EXERCISE DIRECTIONS - Take the lines below beginning at the line that has "взаимодействии с контролирующими" and stopping after the line that has "нормативных актов для", and print them exactly as they are, with no other lines.

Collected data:
------------------------------------------------------------------------
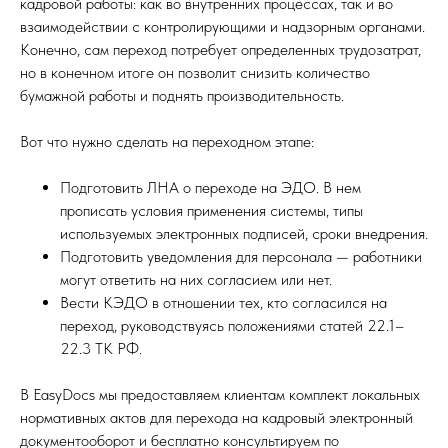
кадровой работы: как во внутренних процессах, так и во
взаимодействии с контролирующими и надзорным органами.
Конечно, сам переход потребует определенных трудозатрат,
но в конечном итоге он позволит снизить количество
бумажной работы и поднять производительность.
Вот что нужно сделать на переходном этапе:
Подготовить ЛНА о переходе на ЭДО. В нем
прописать условия применения системы, типы
используемых электронных подписей, сроки внедрения.
Подготовить уведомления для персонала — работники
могут ответить на них согласием или нет.
Вести КЭДО в отношении тех, кто согласился на
переход, руководствуясь положениями статей 22.1–
22.3 ТК РФ.
В EasyDocs мы предоставляем клиентам комплект локальных
нормативных актов для перехода на кадровый электронный
документооборот и бесплатно консультируем по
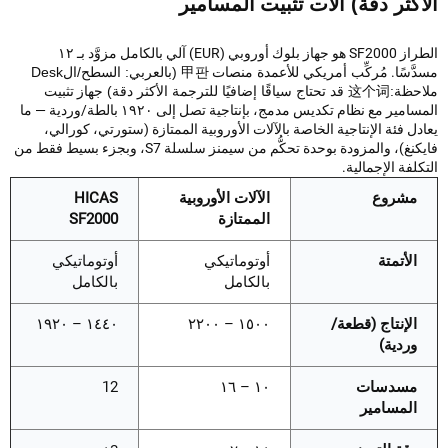
آلات تثبيت المسامير
كثر دقة)
الطراز SF2000 هو جهاز بلوك أوروبي (EUR) آلي بالكامل مزوَّد بـ ١٢
ّسًا.
مُركِّب أمريكي للأعمدة
منصات
甲판 (بالعربي: السطح/الDesk
ياقًا إضافيًا للترجمة الأكثر دقة)
جهاز تثبيت
المسامير مع نظام تكديس مدمج، بإنتاجية تصل إلى ١٩٢٠ بالطة/وردية — ما
ل فئة الإنتاجية الخاصة بالآلات الأوروبية الممتازة (ستورتي، كورالي،
فايكنغ)، والمزودة بوحدة تحكُّم من سيمنز سلسلة S7، وبجزء بسيط فقط من
لفة الإجمالية.
مشروع
الآلات الأوروبية
HICAS
الممتازة
SF2000
الأتمتة
أوتوماتيكي
أوتوماتيكي
بالكامل
بالكامل
الإنتاج (قطعة/
١٥٠٠ – ٢٢٠٠
١٤٤٠ – ١٩٢٠
وردية)
مسدسات
١٠ – ١٦
12
المسامير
------------------------------------------------------------------------
ANSWER BOX -
взаимодействии с контролирующими и надзорным органами.
Конечно, сам переход потребует определенных трудозатрат,
но в конечном итоге он позволит снизить количество
бумажной работы и поднять производительность.
Вот что нужно сделать на переходном этапе:
Подготовить ЛНА о переходе на ЭДО. В нем
прописать условия применения системы, типы
используемых электронных подписей, сроки внедрения.
Подготовить уведомления для персонала — работники
могут ответить на них согласием или нет.
Вести КЭДО в отношении тех, кто согласился на
переход, руководствуясь положениями статей 22.1–
22.3 ТК РФ.
В EasyDocs мы предоставляем клиентам комплект локальных
нормативных актов для перехода на кадровый электронный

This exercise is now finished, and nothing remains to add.